### WORK REQUEST
List, from the lines below, each one with "Stanley" in it.

### SUPPLIED INFORMATION
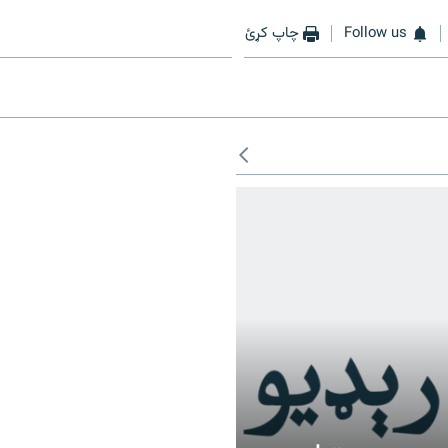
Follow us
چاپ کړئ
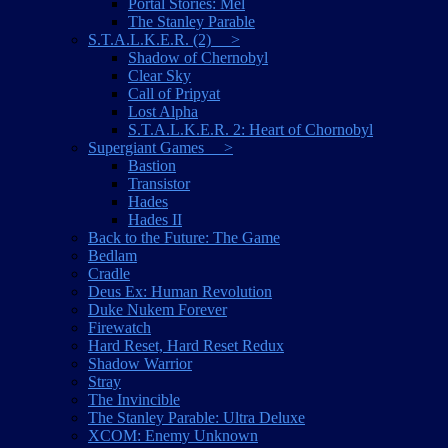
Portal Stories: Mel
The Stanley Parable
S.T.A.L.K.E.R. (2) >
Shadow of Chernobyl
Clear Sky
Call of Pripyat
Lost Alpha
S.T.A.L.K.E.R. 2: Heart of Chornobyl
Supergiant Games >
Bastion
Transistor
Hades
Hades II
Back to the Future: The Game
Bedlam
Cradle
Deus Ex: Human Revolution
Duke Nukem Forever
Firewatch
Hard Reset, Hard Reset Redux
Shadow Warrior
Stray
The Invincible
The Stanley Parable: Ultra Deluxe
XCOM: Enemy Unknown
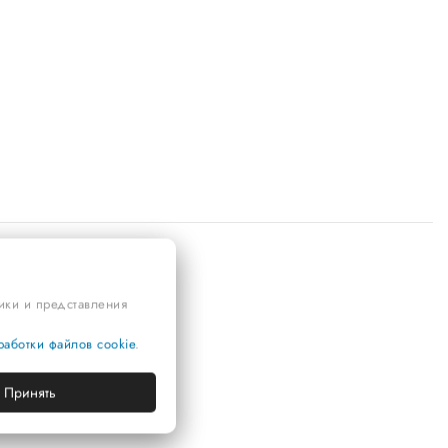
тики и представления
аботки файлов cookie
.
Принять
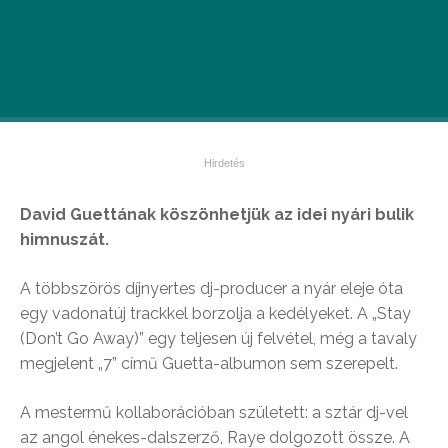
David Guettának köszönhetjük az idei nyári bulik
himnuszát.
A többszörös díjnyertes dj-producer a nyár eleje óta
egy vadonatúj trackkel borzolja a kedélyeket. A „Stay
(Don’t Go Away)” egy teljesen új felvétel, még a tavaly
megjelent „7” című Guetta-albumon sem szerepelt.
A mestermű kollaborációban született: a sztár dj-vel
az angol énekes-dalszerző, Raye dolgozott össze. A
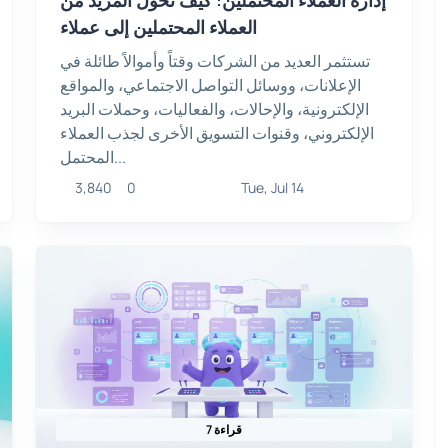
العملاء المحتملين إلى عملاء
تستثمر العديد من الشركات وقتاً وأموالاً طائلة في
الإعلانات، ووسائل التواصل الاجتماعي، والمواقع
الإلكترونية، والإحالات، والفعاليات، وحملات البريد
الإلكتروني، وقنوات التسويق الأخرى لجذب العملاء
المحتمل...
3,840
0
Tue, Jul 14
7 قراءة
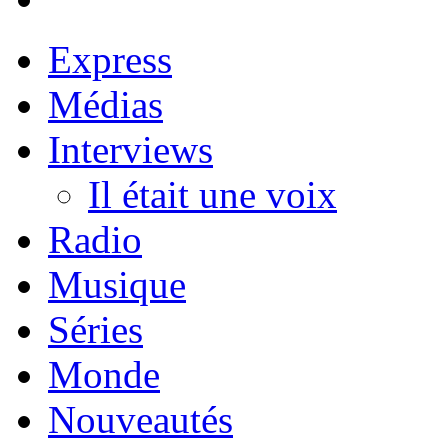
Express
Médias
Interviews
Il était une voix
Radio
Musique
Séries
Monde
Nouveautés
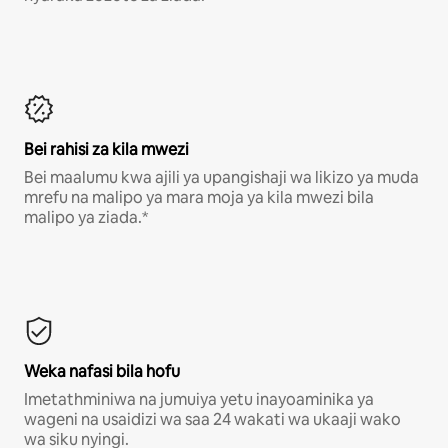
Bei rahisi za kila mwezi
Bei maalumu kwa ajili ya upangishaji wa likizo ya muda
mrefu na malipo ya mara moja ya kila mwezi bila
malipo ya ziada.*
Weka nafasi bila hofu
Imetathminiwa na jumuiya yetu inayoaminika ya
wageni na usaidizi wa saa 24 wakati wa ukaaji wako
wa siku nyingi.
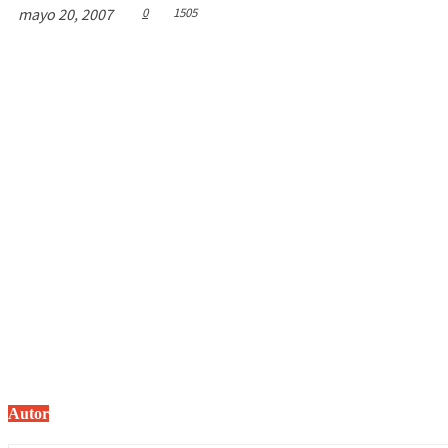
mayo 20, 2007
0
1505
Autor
==
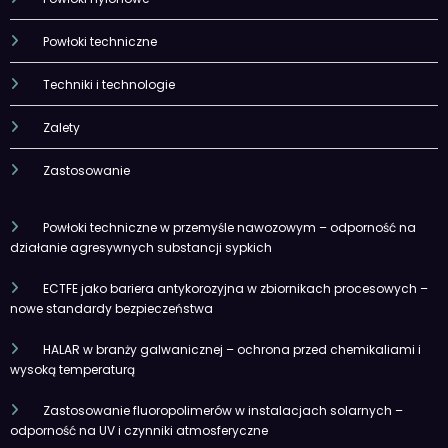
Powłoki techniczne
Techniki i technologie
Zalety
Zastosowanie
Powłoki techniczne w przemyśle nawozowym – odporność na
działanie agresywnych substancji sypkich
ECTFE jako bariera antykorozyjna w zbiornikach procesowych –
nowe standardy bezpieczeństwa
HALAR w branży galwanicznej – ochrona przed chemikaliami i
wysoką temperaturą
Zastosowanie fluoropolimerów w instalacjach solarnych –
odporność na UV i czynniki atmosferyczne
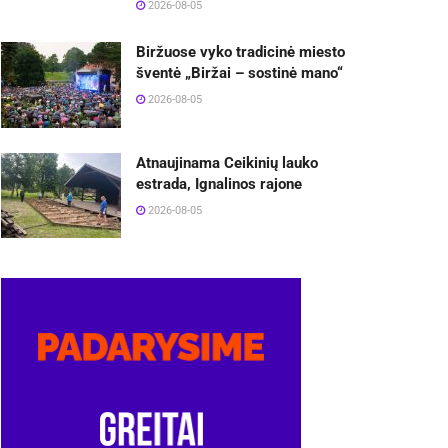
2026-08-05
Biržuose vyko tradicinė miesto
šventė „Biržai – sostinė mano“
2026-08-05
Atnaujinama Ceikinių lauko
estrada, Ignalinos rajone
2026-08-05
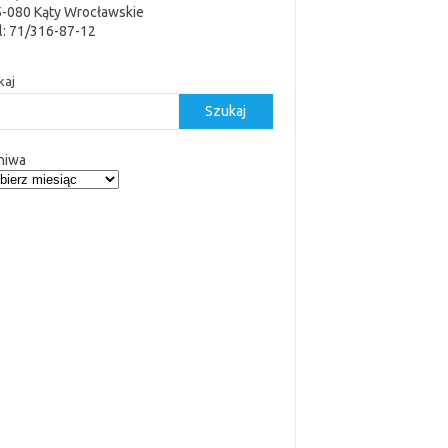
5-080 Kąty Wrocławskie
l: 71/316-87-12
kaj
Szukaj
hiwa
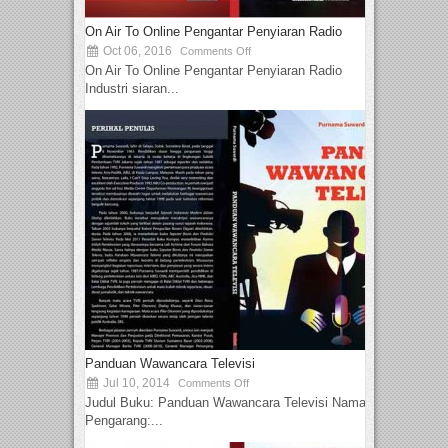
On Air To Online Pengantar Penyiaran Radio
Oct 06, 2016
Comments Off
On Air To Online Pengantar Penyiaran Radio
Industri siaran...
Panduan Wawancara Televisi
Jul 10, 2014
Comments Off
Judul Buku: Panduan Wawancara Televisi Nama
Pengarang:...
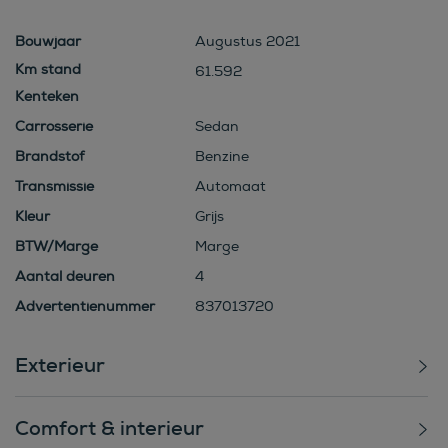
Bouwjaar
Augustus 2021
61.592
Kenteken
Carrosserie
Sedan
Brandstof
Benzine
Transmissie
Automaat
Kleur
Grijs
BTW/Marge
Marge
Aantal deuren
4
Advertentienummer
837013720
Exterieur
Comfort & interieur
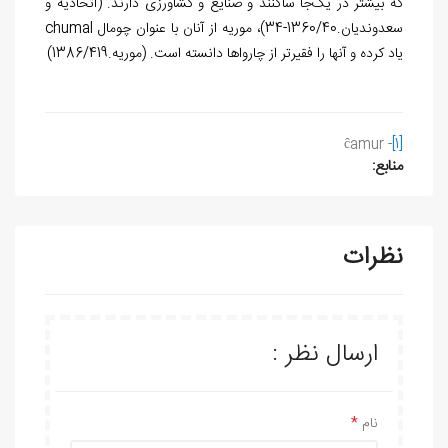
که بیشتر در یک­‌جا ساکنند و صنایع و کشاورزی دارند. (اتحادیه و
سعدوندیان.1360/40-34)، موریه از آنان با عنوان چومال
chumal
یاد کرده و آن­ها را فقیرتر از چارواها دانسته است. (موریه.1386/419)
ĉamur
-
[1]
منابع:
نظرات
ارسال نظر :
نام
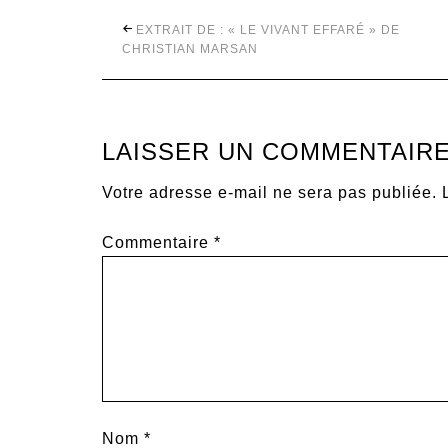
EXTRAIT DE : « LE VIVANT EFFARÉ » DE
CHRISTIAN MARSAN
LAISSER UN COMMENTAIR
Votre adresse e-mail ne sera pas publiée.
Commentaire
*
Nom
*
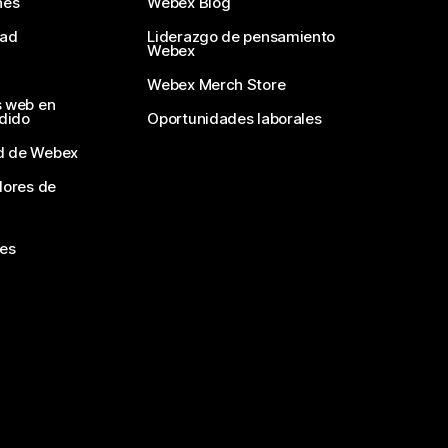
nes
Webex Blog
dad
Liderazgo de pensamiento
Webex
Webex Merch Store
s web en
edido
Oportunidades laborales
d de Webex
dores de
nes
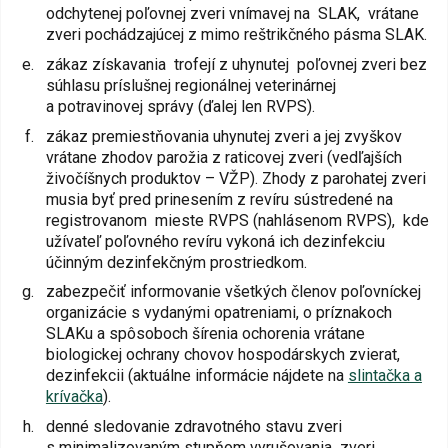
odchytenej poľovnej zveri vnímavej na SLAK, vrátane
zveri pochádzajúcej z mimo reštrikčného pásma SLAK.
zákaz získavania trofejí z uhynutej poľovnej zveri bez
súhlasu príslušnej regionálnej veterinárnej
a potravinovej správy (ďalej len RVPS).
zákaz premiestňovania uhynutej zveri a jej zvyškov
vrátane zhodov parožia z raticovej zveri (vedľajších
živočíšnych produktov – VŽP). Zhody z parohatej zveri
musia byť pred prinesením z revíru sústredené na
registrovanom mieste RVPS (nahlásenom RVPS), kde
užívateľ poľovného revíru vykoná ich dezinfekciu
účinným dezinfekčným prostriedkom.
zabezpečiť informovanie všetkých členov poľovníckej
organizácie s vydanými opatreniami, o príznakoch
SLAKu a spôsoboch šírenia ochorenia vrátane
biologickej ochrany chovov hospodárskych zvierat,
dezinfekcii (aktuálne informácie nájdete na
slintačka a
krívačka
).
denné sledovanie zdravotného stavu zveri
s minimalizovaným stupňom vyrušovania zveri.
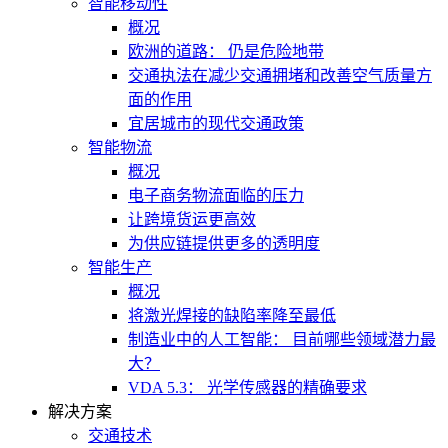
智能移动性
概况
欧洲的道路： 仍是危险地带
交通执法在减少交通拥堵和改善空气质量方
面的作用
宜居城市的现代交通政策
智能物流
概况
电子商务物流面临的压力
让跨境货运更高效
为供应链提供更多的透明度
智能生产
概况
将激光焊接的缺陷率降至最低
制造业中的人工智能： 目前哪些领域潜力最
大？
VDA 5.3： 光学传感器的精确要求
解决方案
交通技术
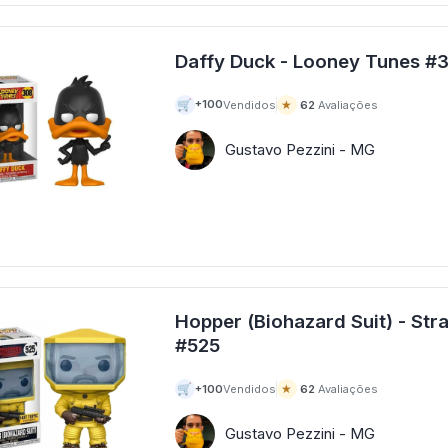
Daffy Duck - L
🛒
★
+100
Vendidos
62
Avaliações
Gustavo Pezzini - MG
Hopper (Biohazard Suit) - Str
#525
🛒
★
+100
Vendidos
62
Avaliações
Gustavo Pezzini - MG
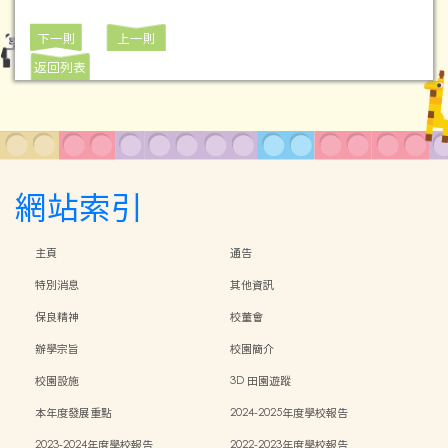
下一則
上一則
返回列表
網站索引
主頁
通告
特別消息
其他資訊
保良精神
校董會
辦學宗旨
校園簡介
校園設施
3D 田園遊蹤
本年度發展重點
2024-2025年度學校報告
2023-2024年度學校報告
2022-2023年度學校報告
---
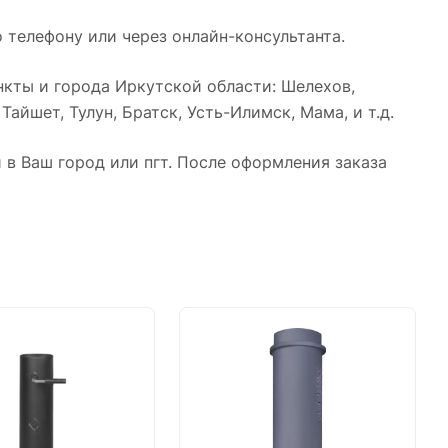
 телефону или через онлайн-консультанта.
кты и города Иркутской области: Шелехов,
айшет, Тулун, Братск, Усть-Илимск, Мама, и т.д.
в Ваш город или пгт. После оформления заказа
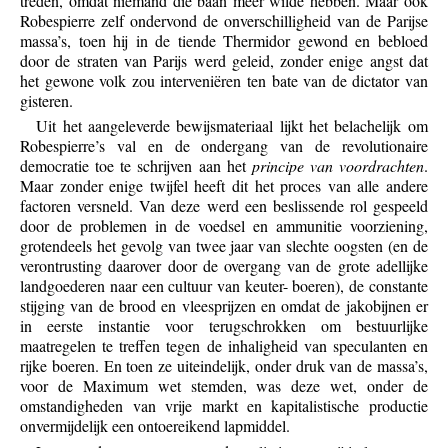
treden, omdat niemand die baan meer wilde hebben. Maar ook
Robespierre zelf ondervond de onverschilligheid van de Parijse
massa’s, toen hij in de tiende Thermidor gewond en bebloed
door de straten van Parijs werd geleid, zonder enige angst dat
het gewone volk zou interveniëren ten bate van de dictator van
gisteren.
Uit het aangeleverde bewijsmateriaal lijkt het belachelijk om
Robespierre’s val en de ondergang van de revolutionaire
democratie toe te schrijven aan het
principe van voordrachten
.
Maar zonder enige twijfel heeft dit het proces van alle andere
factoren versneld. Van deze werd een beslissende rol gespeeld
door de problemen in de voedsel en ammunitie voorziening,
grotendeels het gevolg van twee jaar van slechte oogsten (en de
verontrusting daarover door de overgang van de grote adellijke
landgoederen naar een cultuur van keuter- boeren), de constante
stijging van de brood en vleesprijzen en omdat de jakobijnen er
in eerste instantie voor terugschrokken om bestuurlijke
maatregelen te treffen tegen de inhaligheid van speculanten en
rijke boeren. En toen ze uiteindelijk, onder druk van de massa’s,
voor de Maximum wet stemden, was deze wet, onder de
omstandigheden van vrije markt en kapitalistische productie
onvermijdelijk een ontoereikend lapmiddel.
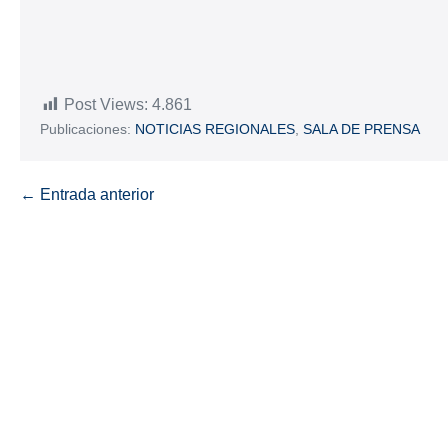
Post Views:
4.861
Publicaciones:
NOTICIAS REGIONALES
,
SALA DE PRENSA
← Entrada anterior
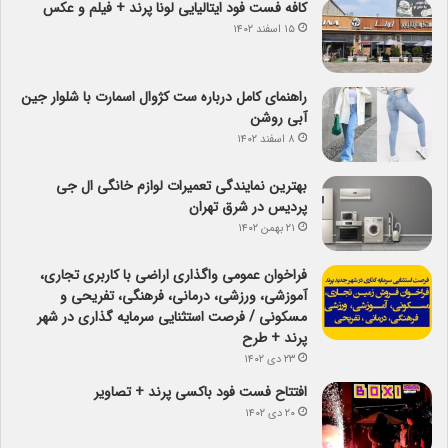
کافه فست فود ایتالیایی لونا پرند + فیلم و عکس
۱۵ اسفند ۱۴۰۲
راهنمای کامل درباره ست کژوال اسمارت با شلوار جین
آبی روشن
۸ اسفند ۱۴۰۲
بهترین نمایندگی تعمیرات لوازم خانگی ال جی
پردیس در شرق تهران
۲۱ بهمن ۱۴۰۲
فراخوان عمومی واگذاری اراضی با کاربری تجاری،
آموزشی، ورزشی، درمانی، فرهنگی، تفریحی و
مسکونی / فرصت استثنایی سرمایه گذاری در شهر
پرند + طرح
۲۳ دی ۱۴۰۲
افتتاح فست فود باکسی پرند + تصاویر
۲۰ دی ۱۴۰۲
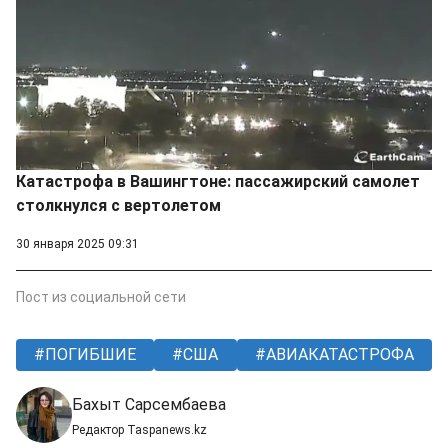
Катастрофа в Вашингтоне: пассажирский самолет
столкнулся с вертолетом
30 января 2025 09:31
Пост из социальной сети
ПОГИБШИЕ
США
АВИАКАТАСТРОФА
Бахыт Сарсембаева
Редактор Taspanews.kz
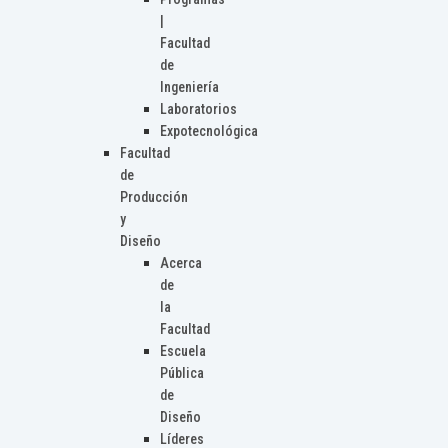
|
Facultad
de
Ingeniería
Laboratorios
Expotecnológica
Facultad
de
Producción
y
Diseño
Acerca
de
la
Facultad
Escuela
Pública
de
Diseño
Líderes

### TASK RESPONSE
The Stanley Parable
The Stanley Parable: Ultra Deluxe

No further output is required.